WHAT TO WORK ON — Word for word, print each record, dropping any image it holds.

BEGIN DATA TO PROCESS

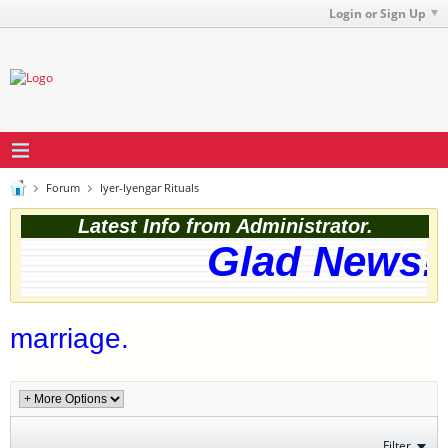
Login or Sign Up
Forum
Iyer-Iyengar Rituals
Latest Info from Administrator.
Glad News! 
marriage.
Filter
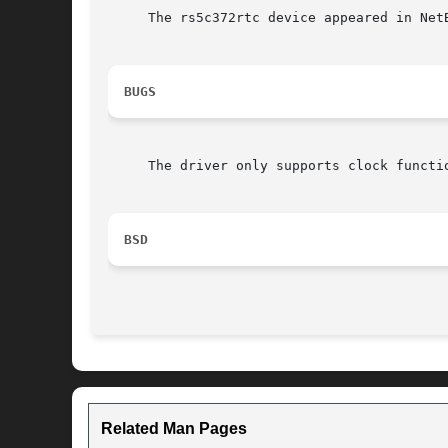
     The rs5c372rtc device appeared in NetB
BUGS
     The driver only supports clock functio
BSD
Related Man Pages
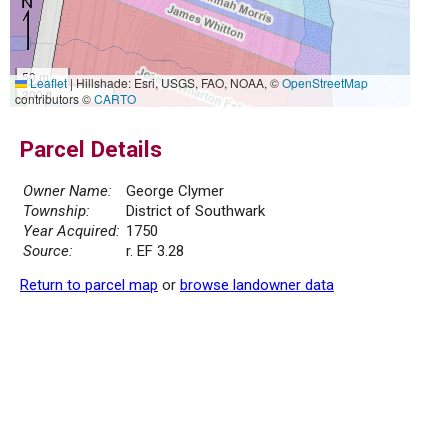
50 m
Leaflet
|
Hillshade: Esri, USGS, FAO, NOAA, ©
OpenStreetMap
300 ft
contributors ©
CARTO
Parcel Details
Owner Name:
George Clymer
Township:
District of Southwark
Year Acquired:
1750
Source:
r. EF 3.28
Return to parcel map
or
browse landowner data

END DATA TO PROCESS

ANSWER BOX —
Login or Sign Up
Forum
Iyer-Iyengar Rituals
Latest Info from Administrator.
Glad News! 
marriage.
Filter
     The rs5c372rtc device appeared in NetB
BUGS
     The driver only supports clock functio
BSD
Related Man Pages
50 m
Leaflet
|
Hillshade: Esri, USGS, FAO, NOAA, ©
OpenStreetMap
300 ft
contributors ©
CARTO
Parcel Details
Owner Name:
George Clymer
Township:
District of Southwark
Year Acquired:
1750
Source:
r. EF 3.28
Return to parcel map
or
browse landowner data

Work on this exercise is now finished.